If you look at a proof that $\mathcal O_L = \mathcal O_K[\alpha]$ for some $\alpha$, such as Prop. 3, Chapter III, Section 1 in Lang's "Algebraic Number Theory" then you should be able to see that you can take as $\alpha$ either $\zeta$ or $\zeta + \pi$ where $\zeta$ is an arbitrary generator (modulo the maximal ideal of $\mathcal O_L$) of the residue field extension and $\pi$ is an arbitrary choice of uniformizer. When $L/K$ is unramified we can take as $\pi$ a prime from $K$ and thus $\mathcal O_L = \mathcal O_K[\zeta + \pi] = \mathcal O_K[\zeta]$. When $L/K$ is totally ramified, we can use $\zeta = 1$ (or $\zeta = 0$), so $\mathcal O_L = \mathcal O_K[\pi]$.

Lang proves the result for an extension of DVRs with a separable residue field extension; no assumption of completeness, so in particular no use of Hensel's lemma. But the assumption that the DVR downstairs has an integral closure in the extension of its fraction field that is also a DVR is not at all typical in a "global" situation such as the localization of a Dedekind domain, as there can be more than one prime upstairs lying over the prime downstairs.
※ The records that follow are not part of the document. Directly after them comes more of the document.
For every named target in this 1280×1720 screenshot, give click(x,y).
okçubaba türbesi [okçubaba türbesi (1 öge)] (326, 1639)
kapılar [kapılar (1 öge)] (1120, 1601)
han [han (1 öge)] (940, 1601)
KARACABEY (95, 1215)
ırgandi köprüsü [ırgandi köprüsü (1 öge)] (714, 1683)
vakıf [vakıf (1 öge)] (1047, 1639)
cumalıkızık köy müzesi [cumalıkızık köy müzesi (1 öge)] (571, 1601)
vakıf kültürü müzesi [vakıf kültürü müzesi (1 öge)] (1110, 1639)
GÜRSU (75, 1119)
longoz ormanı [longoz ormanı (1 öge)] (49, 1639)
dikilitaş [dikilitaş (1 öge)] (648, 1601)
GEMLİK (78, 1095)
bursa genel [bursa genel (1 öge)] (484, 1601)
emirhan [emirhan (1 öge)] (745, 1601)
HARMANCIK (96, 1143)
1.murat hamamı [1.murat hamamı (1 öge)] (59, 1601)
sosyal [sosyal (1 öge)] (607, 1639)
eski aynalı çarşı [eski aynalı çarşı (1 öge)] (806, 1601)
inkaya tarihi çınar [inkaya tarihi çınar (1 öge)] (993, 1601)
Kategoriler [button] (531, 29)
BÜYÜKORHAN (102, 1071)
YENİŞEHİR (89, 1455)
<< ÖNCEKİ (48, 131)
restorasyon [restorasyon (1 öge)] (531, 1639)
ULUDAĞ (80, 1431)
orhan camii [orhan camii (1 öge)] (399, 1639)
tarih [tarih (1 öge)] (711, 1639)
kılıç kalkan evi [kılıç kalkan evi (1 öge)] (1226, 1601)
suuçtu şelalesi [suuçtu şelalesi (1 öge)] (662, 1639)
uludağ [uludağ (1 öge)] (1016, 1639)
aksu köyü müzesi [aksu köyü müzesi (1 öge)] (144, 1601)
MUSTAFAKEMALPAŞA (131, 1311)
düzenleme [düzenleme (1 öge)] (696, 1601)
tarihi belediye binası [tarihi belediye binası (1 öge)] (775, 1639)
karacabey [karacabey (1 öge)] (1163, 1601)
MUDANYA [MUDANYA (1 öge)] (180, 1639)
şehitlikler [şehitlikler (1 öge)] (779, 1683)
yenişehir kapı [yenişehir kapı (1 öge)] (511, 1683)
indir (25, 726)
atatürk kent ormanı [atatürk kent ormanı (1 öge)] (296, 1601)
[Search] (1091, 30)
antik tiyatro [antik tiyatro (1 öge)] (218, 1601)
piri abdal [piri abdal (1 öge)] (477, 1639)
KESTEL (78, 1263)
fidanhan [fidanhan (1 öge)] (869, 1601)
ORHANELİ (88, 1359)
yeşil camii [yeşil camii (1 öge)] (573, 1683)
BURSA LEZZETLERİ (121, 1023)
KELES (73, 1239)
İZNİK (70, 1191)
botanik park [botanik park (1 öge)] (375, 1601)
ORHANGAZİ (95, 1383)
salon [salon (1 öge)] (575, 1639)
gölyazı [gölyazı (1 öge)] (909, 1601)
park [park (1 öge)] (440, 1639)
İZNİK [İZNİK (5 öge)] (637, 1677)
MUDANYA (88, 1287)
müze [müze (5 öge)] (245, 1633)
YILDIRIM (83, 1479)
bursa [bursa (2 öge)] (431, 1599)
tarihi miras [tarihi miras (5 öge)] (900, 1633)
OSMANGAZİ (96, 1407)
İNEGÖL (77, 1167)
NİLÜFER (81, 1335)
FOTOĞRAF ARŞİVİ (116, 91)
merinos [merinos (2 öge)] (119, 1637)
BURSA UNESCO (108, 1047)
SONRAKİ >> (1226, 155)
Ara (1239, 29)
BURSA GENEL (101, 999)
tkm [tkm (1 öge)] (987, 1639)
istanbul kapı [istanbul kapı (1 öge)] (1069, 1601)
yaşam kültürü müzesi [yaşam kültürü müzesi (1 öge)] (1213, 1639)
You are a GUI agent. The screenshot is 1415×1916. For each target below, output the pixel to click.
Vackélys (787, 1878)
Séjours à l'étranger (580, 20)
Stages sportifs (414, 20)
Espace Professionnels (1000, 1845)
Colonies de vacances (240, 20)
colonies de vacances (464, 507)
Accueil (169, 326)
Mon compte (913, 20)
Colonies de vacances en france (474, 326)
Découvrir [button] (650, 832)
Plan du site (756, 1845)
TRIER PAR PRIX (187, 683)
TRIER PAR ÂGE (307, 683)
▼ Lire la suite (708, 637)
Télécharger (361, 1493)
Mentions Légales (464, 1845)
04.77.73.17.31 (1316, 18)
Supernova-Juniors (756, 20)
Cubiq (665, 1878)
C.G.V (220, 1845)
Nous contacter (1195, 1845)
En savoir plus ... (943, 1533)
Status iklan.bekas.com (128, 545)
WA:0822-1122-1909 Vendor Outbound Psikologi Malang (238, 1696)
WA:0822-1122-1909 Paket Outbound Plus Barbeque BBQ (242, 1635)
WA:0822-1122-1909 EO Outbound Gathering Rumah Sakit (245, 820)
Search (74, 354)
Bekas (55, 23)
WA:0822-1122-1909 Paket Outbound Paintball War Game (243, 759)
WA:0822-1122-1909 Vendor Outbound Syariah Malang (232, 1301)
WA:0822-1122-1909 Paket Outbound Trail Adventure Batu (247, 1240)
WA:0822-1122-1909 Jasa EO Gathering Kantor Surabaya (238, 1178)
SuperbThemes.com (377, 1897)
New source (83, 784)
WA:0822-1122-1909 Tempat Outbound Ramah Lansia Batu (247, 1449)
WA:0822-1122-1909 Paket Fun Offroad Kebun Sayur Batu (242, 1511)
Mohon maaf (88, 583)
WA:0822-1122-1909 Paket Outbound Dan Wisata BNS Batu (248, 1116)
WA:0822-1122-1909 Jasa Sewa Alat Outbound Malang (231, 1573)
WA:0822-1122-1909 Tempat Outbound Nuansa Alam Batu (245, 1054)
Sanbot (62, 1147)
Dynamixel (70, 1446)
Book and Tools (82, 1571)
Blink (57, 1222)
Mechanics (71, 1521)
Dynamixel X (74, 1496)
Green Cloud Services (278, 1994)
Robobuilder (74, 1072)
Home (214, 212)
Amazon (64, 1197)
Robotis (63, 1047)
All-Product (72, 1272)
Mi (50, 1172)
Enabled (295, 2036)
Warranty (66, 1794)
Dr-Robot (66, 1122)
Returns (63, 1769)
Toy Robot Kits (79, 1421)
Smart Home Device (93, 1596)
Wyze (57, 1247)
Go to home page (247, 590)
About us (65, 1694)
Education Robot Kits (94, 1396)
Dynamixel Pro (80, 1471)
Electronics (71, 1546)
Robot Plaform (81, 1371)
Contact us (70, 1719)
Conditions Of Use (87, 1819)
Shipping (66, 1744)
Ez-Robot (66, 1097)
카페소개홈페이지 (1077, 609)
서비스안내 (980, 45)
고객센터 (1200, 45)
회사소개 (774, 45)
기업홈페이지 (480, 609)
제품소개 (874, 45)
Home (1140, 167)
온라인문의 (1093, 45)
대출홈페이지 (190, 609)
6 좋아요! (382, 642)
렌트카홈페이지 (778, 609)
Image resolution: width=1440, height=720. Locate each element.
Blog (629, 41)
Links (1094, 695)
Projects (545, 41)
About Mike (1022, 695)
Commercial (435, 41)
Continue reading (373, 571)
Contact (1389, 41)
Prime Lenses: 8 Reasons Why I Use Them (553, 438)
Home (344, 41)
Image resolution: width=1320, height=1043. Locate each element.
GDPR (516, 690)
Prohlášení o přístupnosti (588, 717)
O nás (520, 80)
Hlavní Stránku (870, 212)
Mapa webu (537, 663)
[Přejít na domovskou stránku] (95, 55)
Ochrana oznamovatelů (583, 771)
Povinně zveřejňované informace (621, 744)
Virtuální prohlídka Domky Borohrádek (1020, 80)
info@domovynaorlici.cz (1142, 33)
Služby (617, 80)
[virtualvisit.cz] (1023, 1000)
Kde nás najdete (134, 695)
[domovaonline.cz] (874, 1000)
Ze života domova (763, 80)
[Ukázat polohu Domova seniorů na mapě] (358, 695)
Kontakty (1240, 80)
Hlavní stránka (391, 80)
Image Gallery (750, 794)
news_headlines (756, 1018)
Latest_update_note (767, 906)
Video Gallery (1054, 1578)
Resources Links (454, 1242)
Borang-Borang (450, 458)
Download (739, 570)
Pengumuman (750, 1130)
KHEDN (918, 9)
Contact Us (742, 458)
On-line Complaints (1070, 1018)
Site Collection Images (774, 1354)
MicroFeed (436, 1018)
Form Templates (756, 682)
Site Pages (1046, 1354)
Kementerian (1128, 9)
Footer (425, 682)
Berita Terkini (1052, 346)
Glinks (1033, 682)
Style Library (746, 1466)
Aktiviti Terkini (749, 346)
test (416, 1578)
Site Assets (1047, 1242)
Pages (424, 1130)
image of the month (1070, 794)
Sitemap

In the complete setting things are nicer since every valuation ring of a local field is a DVR.

Answer 2

$O_L=O_K[\pi_L]$ iff $f(L/K)=1$ and $O_L=O_K[\zeta_{q_L-1}]$ iff $e(L/K)=1$. In general it is $$O_L=O_K[\zeta_{q_L-1}+\pi_L]$$

Hensel lemma is needed to construct the root unity, then (in the non-trivial case $e\ne 1,f\ne 1$) we need a closed-ness and density argument, investigating $\zeta_{q_L-1}+\pi_L-(\zeta_{q_L-1}+\pi_L)^q$

Answer 3

Hint: If $\mathcal{O}_L = \mathcal{O}_K[\alpha]$ with $\alpha$ a uniformiser of $\mathcal{O}_L$, then the canonical inclusion of their residue fields $\mathcal{O}_K/(\pi_K) \hookrightarrow \mathcal{O}_L/(\alpha)$ is surjective.

Conversely, if the extension is totally ramified (which is what the above says), then ...

reuns' answer says the same and more.